- Work required -
Each entry must be restated word for word.

- Stored data -
☆ ☆ ☆
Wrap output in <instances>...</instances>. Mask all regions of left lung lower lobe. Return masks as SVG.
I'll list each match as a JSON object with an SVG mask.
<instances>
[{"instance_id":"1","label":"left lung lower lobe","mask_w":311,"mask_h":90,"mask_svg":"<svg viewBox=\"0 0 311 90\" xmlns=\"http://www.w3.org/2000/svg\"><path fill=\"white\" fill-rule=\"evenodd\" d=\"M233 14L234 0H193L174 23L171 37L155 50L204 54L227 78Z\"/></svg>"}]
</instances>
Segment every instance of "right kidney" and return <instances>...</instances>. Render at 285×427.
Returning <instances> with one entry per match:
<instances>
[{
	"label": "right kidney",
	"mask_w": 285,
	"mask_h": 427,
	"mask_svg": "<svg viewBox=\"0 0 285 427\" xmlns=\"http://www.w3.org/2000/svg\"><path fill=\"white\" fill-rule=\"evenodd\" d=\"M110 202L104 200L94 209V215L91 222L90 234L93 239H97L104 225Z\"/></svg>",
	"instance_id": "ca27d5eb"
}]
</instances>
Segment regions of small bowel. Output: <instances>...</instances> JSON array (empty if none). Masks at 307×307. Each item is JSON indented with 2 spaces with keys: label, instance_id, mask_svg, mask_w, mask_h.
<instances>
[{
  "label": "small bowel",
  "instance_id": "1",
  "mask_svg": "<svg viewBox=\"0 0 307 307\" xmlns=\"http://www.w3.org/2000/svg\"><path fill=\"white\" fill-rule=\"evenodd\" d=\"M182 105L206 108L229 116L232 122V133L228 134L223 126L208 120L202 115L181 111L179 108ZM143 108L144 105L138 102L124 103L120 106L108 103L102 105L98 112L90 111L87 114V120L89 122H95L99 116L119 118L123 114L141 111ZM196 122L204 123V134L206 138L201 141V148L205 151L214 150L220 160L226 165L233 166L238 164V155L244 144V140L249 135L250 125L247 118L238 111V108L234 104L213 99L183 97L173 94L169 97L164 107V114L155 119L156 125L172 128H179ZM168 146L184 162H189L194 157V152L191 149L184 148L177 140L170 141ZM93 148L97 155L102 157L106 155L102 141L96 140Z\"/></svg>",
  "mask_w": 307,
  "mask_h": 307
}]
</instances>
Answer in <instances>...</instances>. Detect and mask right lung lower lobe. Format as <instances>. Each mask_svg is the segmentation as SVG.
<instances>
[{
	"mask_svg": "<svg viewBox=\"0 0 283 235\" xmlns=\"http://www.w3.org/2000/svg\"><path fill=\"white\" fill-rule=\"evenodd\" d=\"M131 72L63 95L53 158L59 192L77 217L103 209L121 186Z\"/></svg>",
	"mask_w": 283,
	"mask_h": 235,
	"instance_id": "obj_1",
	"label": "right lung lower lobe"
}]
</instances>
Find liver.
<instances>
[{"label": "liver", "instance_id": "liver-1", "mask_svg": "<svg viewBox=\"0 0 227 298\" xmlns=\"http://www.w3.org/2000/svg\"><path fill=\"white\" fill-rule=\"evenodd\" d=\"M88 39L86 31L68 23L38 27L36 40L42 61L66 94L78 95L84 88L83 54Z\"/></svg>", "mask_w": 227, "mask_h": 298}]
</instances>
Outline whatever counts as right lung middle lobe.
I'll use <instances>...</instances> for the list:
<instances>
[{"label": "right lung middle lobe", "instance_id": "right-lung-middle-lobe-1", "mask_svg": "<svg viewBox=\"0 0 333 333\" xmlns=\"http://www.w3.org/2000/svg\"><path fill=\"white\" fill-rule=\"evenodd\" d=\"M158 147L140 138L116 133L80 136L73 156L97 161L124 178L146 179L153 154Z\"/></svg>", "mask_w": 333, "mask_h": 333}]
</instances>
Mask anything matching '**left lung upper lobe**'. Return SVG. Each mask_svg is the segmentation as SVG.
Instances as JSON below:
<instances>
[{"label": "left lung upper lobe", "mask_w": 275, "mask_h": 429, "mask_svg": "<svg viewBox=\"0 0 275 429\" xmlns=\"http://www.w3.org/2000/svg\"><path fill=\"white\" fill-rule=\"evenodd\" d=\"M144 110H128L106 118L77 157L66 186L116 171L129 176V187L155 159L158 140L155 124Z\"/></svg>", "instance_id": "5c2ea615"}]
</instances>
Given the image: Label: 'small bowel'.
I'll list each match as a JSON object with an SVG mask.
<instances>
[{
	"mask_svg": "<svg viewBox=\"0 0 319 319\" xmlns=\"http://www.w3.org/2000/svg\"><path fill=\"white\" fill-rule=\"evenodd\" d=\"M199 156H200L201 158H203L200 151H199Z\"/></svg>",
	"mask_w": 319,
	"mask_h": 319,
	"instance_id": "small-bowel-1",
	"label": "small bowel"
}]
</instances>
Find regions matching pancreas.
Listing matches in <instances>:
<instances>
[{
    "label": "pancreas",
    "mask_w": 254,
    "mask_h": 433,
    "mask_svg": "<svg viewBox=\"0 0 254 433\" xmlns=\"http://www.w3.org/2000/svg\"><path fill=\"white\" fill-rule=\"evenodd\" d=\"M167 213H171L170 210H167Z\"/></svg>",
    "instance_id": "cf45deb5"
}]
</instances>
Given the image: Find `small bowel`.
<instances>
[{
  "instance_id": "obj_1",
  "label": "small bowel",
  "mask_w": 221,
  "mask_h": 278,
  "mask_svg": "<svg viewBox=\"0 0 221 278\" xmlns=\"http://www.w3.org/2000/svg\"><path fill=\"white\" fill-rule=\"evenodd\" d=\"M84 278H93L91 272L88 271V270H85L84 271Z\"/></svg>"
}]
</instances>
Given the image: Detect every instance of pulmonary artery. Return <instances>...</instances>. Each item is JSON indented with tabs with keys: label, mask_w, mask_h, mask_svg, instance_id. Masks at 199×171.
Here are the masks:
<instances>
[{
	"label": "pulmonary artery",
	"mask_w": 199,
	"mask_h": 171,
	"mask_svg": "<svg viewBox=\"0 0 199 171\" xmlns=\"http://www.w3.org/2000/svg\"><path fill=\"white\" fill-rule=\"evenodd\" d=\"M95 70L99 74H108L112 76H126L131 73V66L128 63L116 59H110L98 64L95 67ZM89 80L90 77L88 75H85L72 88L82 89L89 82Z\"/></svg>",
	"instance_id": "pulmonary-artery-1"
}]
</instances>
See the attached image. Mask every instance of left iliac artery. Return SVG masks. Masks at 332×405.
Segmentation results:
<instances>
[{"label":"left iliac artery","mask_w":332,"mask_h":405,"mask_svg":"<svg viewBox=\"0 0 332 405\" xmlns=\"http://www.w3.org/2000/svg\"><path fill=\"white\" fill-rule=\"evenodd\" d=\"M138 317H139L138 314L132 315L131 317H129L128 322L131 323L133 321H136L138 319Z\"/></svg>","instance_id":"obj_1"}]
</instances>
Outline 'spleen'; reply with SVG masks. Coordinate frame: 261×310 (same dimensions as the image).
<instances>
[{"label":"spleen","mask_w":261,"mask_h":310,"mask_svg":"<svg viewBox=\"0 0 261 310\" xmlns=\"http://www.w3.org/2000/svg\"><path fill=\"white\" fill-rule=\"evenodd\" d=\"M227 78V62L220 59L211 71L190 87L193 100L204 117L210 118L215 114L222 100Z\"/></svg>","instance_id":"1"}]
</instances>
☆ ☆ ☆
- Result -
Wrap output in <instances>...</instances>. Mask all regions of left lung lower lobe. Return masks as SVG.
I'll list each match as a JSON object with an SVG mask.
<instances>
[{"instance_id":"1","label":"left lung lower lobe","mask_w":311,"mask_h":90,"mask_svg":"<svg viewBox=\"0 0 311 90\" xmlns=\"http://www.w3.org/2000/svg\"><path fill=\"white\" fill-rule=\"evenodd\" d=\"M233 14L234 0H193L174 23L171 37L155 50L204 54L227 78Z\"/></svg>"}]
</instances>
Segment every instance of "right kidney" and return <instances>...</instances>. Render at 285×427.
Returning <instances> with one entry per match:
<instances>
[{
	"label": "right kidney",
	"mask_w": 285,
	"mask_h": 427,
	"mask_svg": "<svg viewBox=\"0 0 285 427\" xmlns=\"http://www.w3.org/2000/svg\"><path fill=\"white\" fill-rule=\"evenodd\" d=\"M110 202L104 200L94 209V215L91 222L90 234L93 239H97L104 225Z\"/></svg>",
	"instance_id": "ca27d5eb"
}]
</instances>
Segment regions of small bowel. Output: <instances>...</instances> JSON array (empty if none). Masks at 307×307. Each item is JSON indented with 2 spaces with keys: label, instance_id, mask_svg, mask_w, mask_h.
<instances>
[{
  "label": "small bowel",
  "instance_id": "1",
  "mask_svg": "<svg viewBox=\"0 0 307 307\" xmlns=\"http://www.w3.org/2000/svg\"><path fill=\"white\" fill-rule=\"evenodd\" d=\"M182 105L206 108L229 116L232 122V133L228 134L223 126L208 120L202 115L181 111L179 108ZM143 108L144 105L138 102L124 103L120 106L108 103L102 105L98 112L90 111L87 114V120L89 122H95L99 116L119 118L123 114L141 111ZM196 122L204 123V134L206 138L201 141V148L205 151L214 150L220 160L226 165L233 166L238 164V155L244 144V140L249 135L250 125L247 118L238 111V108L234 104L213 99L183 97L173 94L169 97L164 107V114L155 119L156 125L172 128H179ZM168 146L184 162H189L194 157V152L191 149L184 148L177 140L170 141ZM93 148L97 155L102 157L106 155L102 141L96 140Z\"/></svg>",
  "mask_w": 307,
  "mask_h": 307
}]
</instances>
Answer in <instances>...</instances>. Detect and mask right lung lower lobe. Format as <instances>. Each mask_svg is the segmentation as SVG.
<instances>
[{
	"mask_svg": "<svg viewBox=\"0 0 283 235\" xmlns=\"http://www.w3.org/2000/svg\"><path fill=\"white\" fill-rule=\"evenodd\" d=\"M131 72L63 95L53 158L59 192L77 217L103 209L121 186Z\"/></svg>",
	"mask_w": 283,
	"mask_h": 235,
	"instance_id": "obj_1",
	"label": "right lung lower lobe"
}]
</instances>
Find liver.
<instances>
[{"label": "liver", "instance_id": "liver-1", "mask_svg": "<svg viewBox=\"0 0 227 298\" xmlns=\"http://www.w3.org/2000/svg\"><path fill=\"white\" fill-rule=\"evenodd\" d=\"M88 39L86 31L68 23L38 27L36 40L42 61L66 94L78 95L84 88L83 54Z\"/></svg>", "mask_w": 227, "mask_h": 298}]
</instances>
Outline whatever counts as right lung middle lobe.
I'll use <instances>...</instances> for the list:
<instances>
[{"label": "right lung middle lobe", "instance_id": "right-lung-middle-lobe-1", "mask_svg": "<svg viewBox=\"0 0 333 333\" xmlns=\"http://www.w3.org/2000/svg\"><path fill=\"white\" fill-rule=\"evenodd\" d=\"M158 147L140 138L116 133L80 136L73 156L97 161L124 178L146 179L153 154Z\"/></svg>", "mask_w": 333, "mask_h": 333}]
</instances>
Mask anything matching '**left lung upper lobe**'. Return SVG. Each mask_svg is the segmentation as SVG.
Instances as JSON below:
<instances>
[{"label": "left lung upper lobe", "mask_w": 275, "mask_h": 429, "mask_svg": "<svg viewBox=\"0 0 275 429\" xmlns=\"http://www.w3.org/2000/svg\"><path fill=\"white\" fill-rule=\"evenodd\" d=\"M144 110H128L106 118L77 157L66 186L116 171L129 176V187L155 159L158 140L155 124Z\"/></svg>", "instance_id": "5c2ea615"}]
</instances>
Given the image: Label: 'small bowel'.
I'll list each match as a JSON object with an SVG mask.
<instances>
[{
	"mask_svg": "<svg viewBox=\"0 0 319 319\" xmlns=\"http://www.w3.org/2000/svg\"><path fill=\"white\" fill-rule=\"evenodd\" d=\"M199 156H200L201 158H203L200 151H199Z\"/></svg>",
	"mask_w": 319,
	"mask_h": 319,
	"instance_id": "small-bowel-1",
	"label": "small bowel"
}]
</instances>
Find regions matching pancreas.
Listing matches in <instances>:
<instances>
[{
    "label": "pancreas",
    "mask_w": 254,
    "mask_h": 433,
    "mask_svg": "<svg viewBox=\"0 0 254 433\" xmlns=\"http://www.w3.org/2000/svg\"><path fill=\"white\" fill-rule=\"evenodd\" d=\"M167 213H171L170 210H167Z\"/></svg>",
    "instance_id": "cf45deb5"
}]
</instances>
Given the image: Find `small bowel`.
<instances>
[{
  "instance_id": "obj_1",
  "label": "small bowel",
  "mask_w": 221,
  "mask_h": 278,
  "mask_svg": "<svg viewBox=\"0 0 221 278\" xmlns=\"http://www.w3.org/2000/svg\"><path fill=\"white\" fill-rule=\"evenodd\" d=\"M84 278H93L91 272L88 271V270H85L84 271Z\"/></svg>"
}]
</instances>
Given the image: Detect every instance of pulmonary artery. Return <instances>...</instances>. Each item is JSON indented with tabs with keys: label, mask_w, mask_h, mask_svg, instance_id. Masks at 199×171.
Here are the masks:
<instances>
[{
	"label": "pulmonary artery",
	"mask_w": 199,
	"mask_h": 171,
	"mask_svg": "<svg viewBox=\"0 0 199 171\" xmlns=\"http://www.w3.org/2000/svg\"><path fill=\"white\" fill-rule=\"evenodd\" d=\"M95 70L99 74H108L112 76H126L131 73V66L128 63L116 59H110L98 64L95 67ZM89 80L90 77L88 75H85L72 88L82 89L89 82Z\"/></svg>",
	"instance_id": "pulmonary-artery-1"
}]
</instances>
See the attached image. Mask every instance of left iliac artery. Return SVG masks. Masks at 332×405.
Segmentation results:
<instances>
[{"label":"left iliac artery","mask_w":332,"mask_h":405,"mask_svg":"<svg viewBox=\"0 0 332 405\" xmlns=\"http://www.w3.org/2000/svg\"><path fill=\"white\" fill-rule=\"evenodd\" d=\"M138 317H139L138 314L132 315L131 317H129L128 322L131 323L133 321H136L138 319Z\"/></svg>","instance_id":"obj_1"}]
</instances>
Outline 'spleen'; reply with SVG masks. Coordinate frame: 261×310 (same dimensions as the image).
<instances>
[{"label":"spleen","mask_w":261,"mask_h":310,"mask_svg":"<svg viewBox=\"0 0 261 310\" xmlns=\"http://www.w3.org/2000/svg\"><path fill=\"white\" fill-rule=\"evenodd\" d=\"M227 78V62L220 59L211 71L190 87L193 100L204 117L210 118L215 114L222 100Z\"/></svg>","instance_id":"1"}]
</instances>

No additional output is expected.